Interesting dichotomy! Ultimately I see the browser as a document viewer. As someone who’s trying to kill desktop apps once and for all with the progressive web app revolution, I’m very curious: what excites you about getting this in excel instead of, idk, Excel.com? Do you think there’s a fundamental performance difference that matters?
I like having the application on my machine so I can use it without permission or contact with the remote server, at least after licensing is completed. I find myself working offline more than you might imagine, and I also run desktop software that is 10 to 20 years old pretty regularly. I shudder to imagine what will happen to today's generation of SaaS software once it is past commercial viability. Probably it will be lost forever, unlike stuff from the 90s and 00s that still runs fine.

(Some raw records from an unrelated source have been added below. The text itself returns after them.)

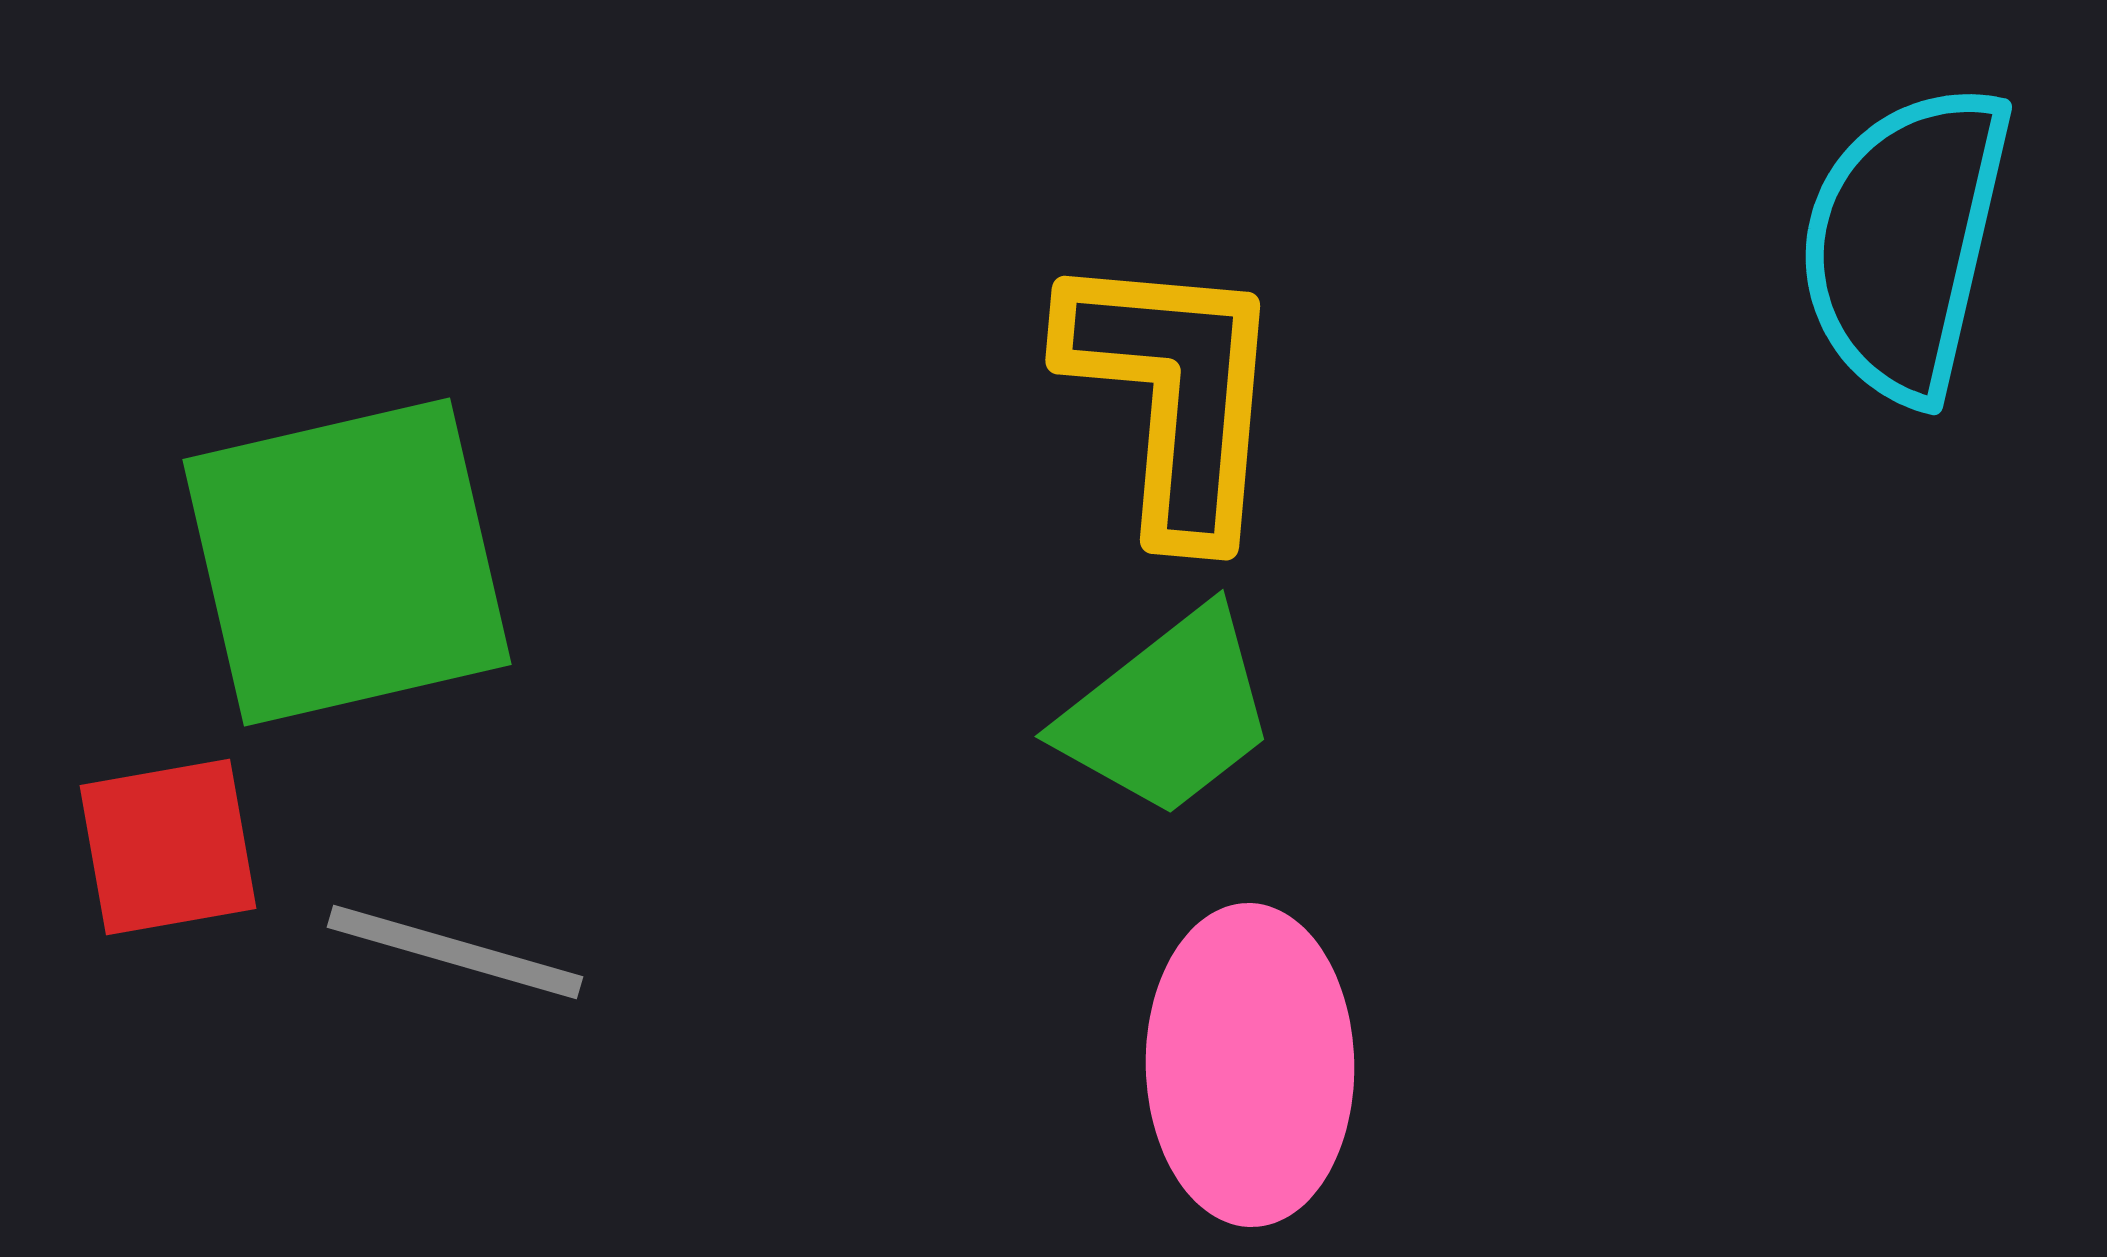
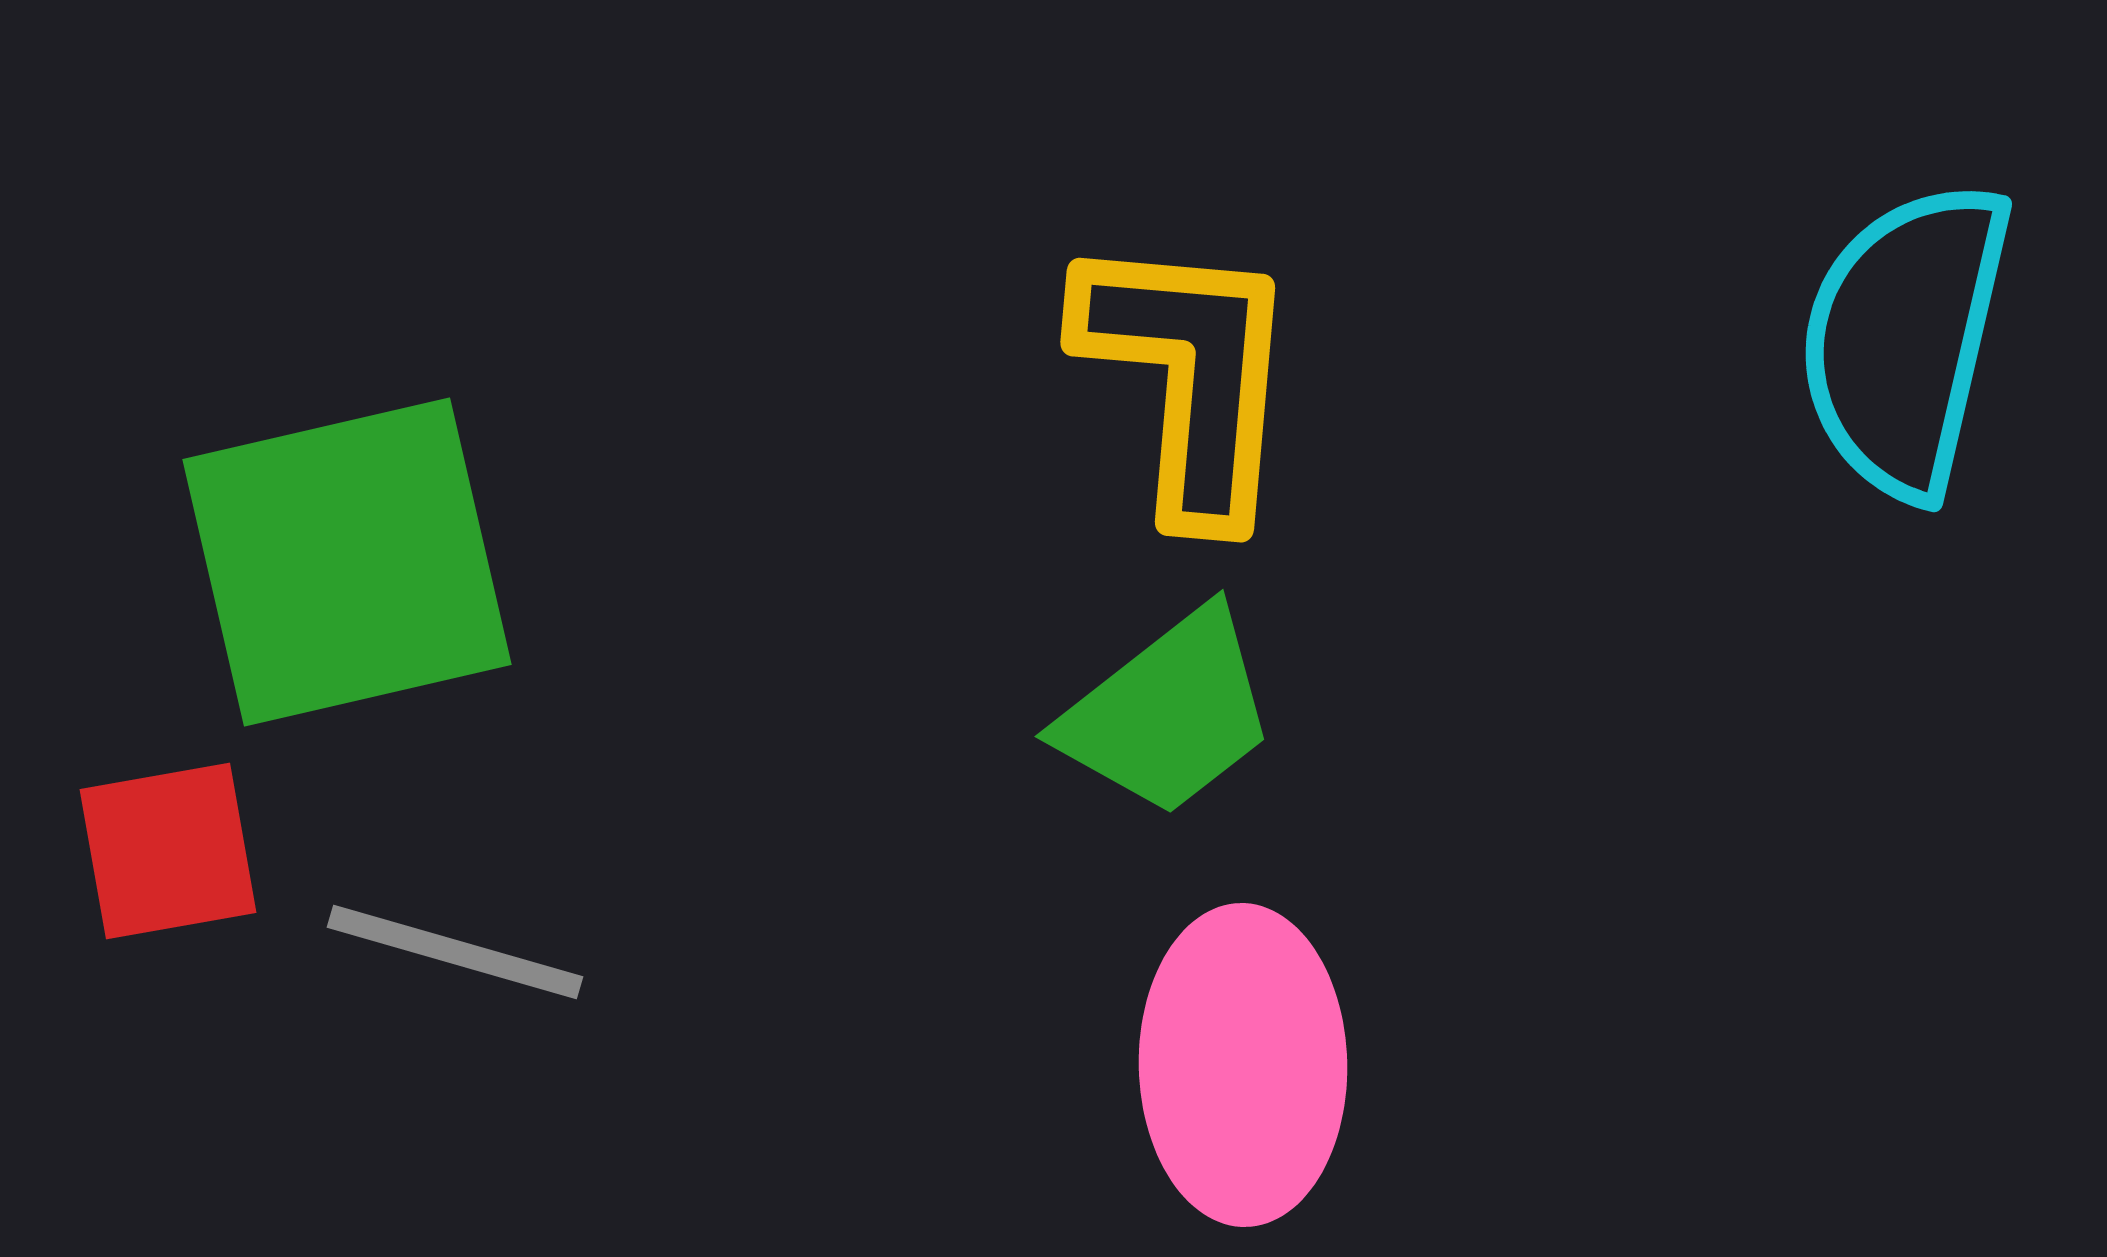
cyan semicircle: moved 97 px down
yellow L-shape: moved 15 px right, 18 px up
red square: moved 4 px down
pink ellipse: moved 7 px left
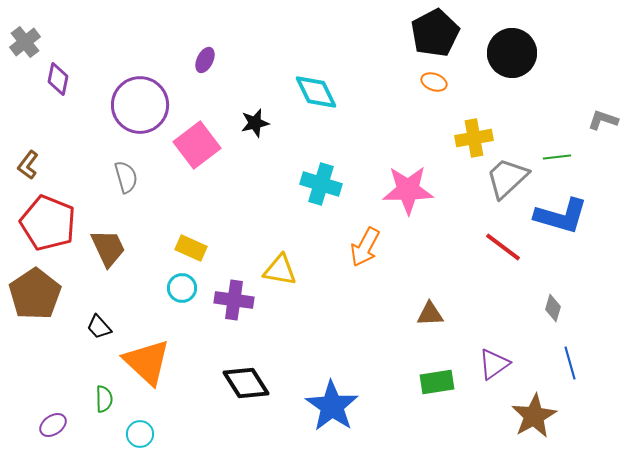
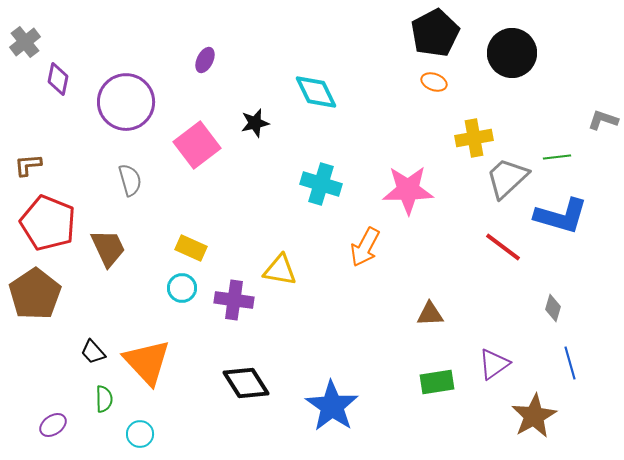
purple circle at (140, 105): moved 14 px left, 3 px up
brown L-shape at (28, 165): rotated 48 degrees clockwise
gray semicircle at (126, 177): moved 4 px right, 3 px down
black trapezoid at (99, 327): moved 6 px left, 25 px down
orange triangle at (147, 362): rotated 4 degrees clockwise
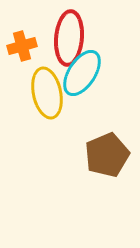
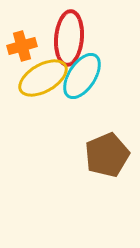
cyan ellipse: moved 3 px down
yellow ellipse: moved 4 px left, 15 px up; rotated 72 degrees clockwise
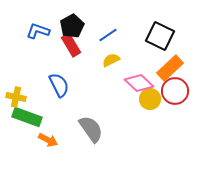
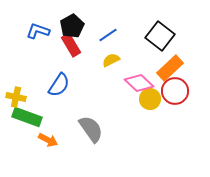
black square: rotated 12 degrees clockwise
blue semicircle: rotated 60 degrees clockwise
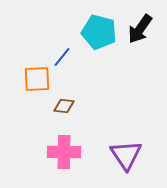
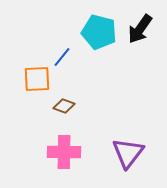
brown diamond: rotated 15 degrees clockwise
purple triangle: moved 2 px right, 2 px up; rotated 12 degrees clockwise
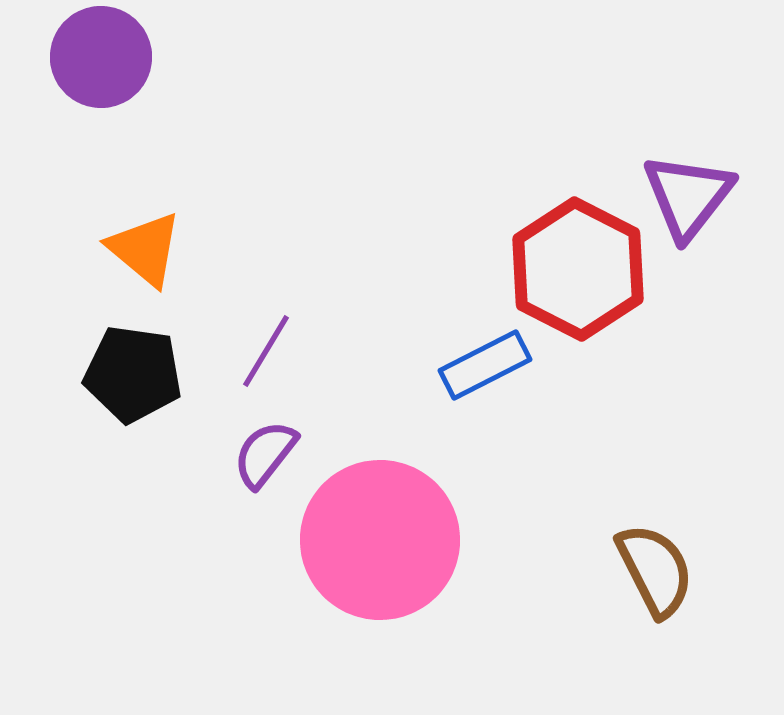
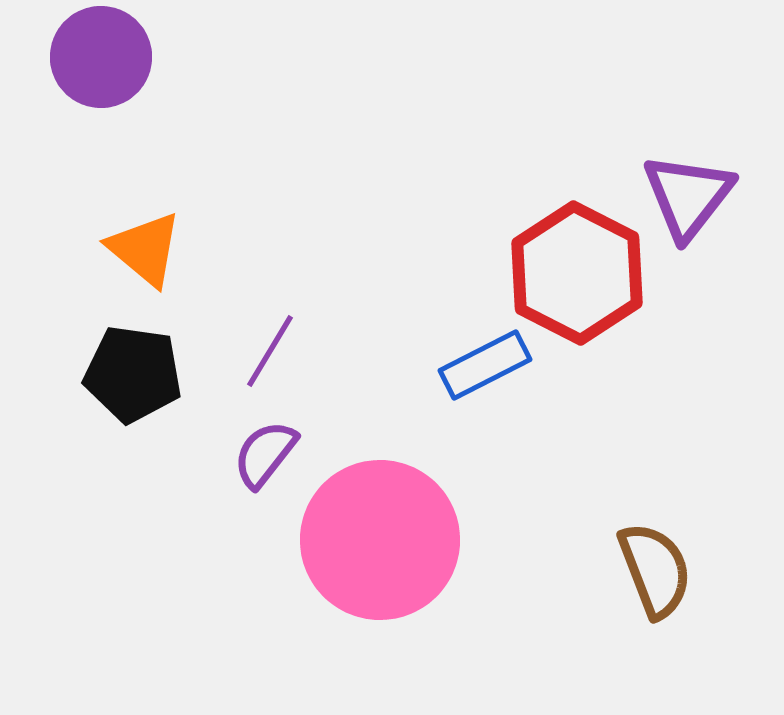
red hexagon: moved 1 px left, 4 px down
purple line: moved 4 px right
brown semicircle: rotated 6 degrees clockwise
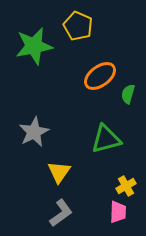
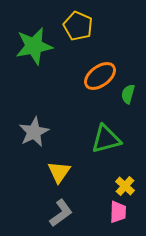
yellow cross: moved 1 px left; rotated 18 degrees counterclockwise
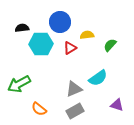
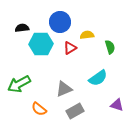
green semicircle: moved 2 px down; rotated 120 degrees clockwise
gray triangle: moved 10 px left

Yes. There is an immediate tactile sense that everything is slower. This matters hugely to me because I regularly work with sheets that are already large and slow
Gotcha, thanks for the quick reply! I totally agree for google sheets in particular; honestly it slows unexpectedly, handling certain huge sheets fine and then dying at the sight of a couple thousand lines of conditional formatting.
That said, I was always hoping there was some option out there proving it to be possible! Here’s to hoping it comes soon if not, because I personally don’t understand why a spreadsheet needs OS calls to function performantly.
For simpler apps, I have hope for “local first web development”, which seeks to move everything possible onto the client device and then do asynchronous syncing - thus handling the latency issue you mentioned. I’m guessing this is basically already what Google sheets does
> As someone who’s trying to kill desktop apps once and for all with the progressive web app revolution
Yikes, I hope not. Powerful, native desktop apps are what got me interested in computing, not the Web.
Browsers are a good use-case for kiosk-based computing, I don't disagree, and there are many use-cases for effectively booting directly into a browser (i.e. ChromeOS) but when it comes down to wanting pedal to the metal, I always reach for native technologies. It provides both a better developer and end-user experience.
For instance, you asked what a spreadsheet program might need the OS for. Many spreadsheets are used as databases (even if they shouldn't). A high-speed asynchronous I/O API is pretty critical for responsiveness, without going through the interpreter and GC of a browser.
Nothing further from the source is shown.